Ketua Bidang Ketenagakerjaan Asosiasi Pengusaha Indonesia (Apindo) Bob Azam menyebutkan regulasi ketenagakerjaan dinilai harus mampu menjadi penggerak atau prime mover untuk mendukung target pertumbuhan ekonomi 8%. Ia mengataman, untuk mencapai itu, tidak cukup hanya mengandalkan potensi dalam negeri. Indonesia membutuhkan investasi asing yang masuk untuk memperkuat ekspansi ekonomi.
"Yang paling penting bagaimana Undang-Undang tentang Ketenagakerjaan ini bisa menjadi prime mover terhadap ekonomi kita. Jangan sebaliknya Undang-Undang tentang Ketenagakerjaan ini menjadi derailers, yang menghalangi pertumbuhan ekonomi yang kita harapkan 8%," ujar Bob kepada awak media, Rabu (2/9/2026).
Bob mengatakan, pemerintah, DPR, serta perwakilan pekerja perlu melihat praktik regulasi ketenagakerjaan di negara-negara ASEAN sebagai pembanding. Dengan demikian, aturan yang dihasilkan tetap memberikan perlindungan bagi pekerja sekaligus menjaga iklim investasi.
Dia menilai perlindungan terbaik bagi pekerja pada dasarnya adalah tersedianya lapangan pekerjaan.
Baca Juga
DPR Setujui RUU Pelindungan Ketenagakerjaan Jadi Usul Inisiatif Parlemen
"Perlindungan yang terbaik itu tentang pekerjaan itu sendiri. Kalau pekerjaan yang nggak ada, apa yang dilindungi," tegas Bob Azam.
Selain itu, Bob Azam juga menyoroti tantangan dalam menyusun regulasi ketenagakerjaan yang dapat diterapkan pada seluruh sektor. Menurutnya, karakteristik masing-masing industri berbeda sehingga aturan tidak bisa dibuat dengan pendekatan one fit for all.

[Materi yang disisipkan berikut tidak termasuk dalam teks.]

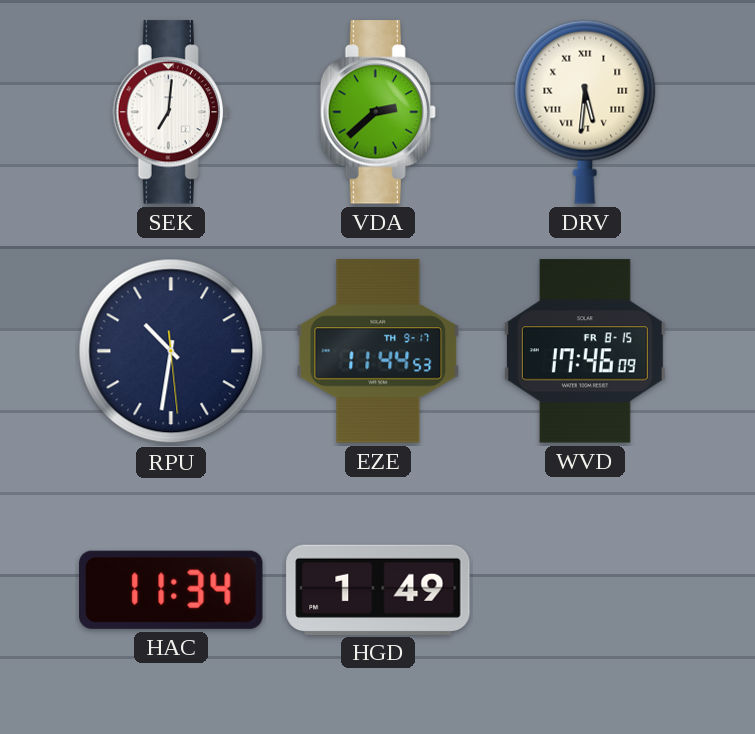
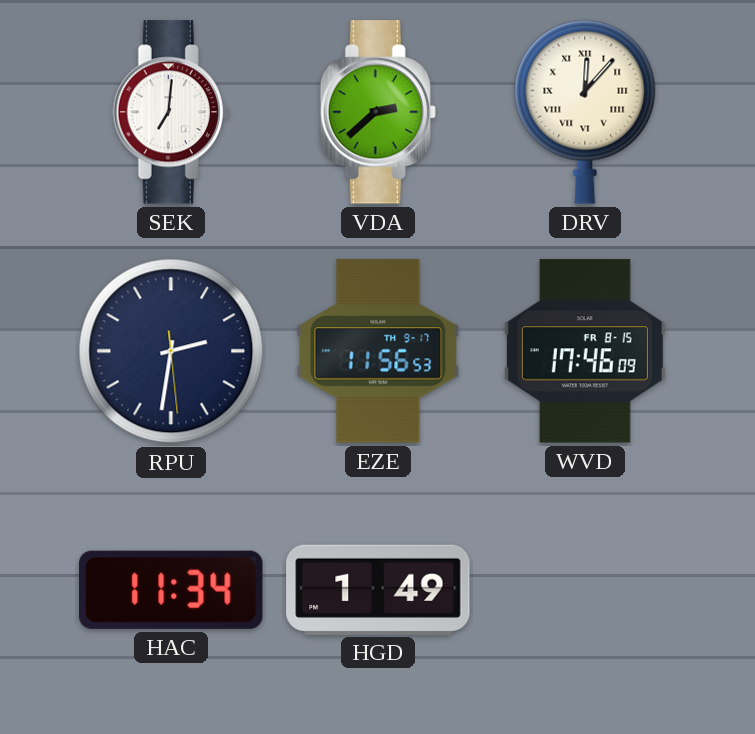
DRV: 5:31 -> 12:07
RPU: 10:31 -> 2:31
EZE: 11:44 -> 11:56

Ia mencontohkan sektor perkebunan yang memiliki kondisi kerja berbeda dengan sektor perhotelan. Pada sektor perkebunan, misalnya, kondisi pekerjaan di lapangan membutuhkan pengaturan waktu kerja dan istirahat yang berbeda. Sementara itu, pada sektor perhotelan, hari Sabtu, Minggu, maupun hari libur justru merupakan periode penting bagi operasional bisnis.
"Karakteristiknya beda-beda. Jadi nggak ada yang namanya regulasi itu one fit for all. Masing-masing kita harus kasih ruang untuk mereka menyesuaikan dengan kondisi masing-masing sektor," ungkapnya.
Diketahui, Apindo telah menyampaikan RUU tentang Pelindungan Ketenagakerjaan kepada Ketua Panja RUU Ketenagakerjaan Komisi IX DPR RI pada 24 Agustus 2026. RUU tersebut menempatkan kepastian hukum, perlindungan pekerja, keberlanjutan usaha, dan daya saing investasi sebagai kepentingan yang perlu berjalan beriringan.
Pembahasan mencakup yaitu alih daya, PKWT, pengupahan, PHK, produktivitas dan perlindungan pekerja Pembahasan juga dilengkapi dengan perspektif regional untuk memberikan konteks terhadap posisi Indonesia dibandingkan dengan sejumlah negara ASEAN.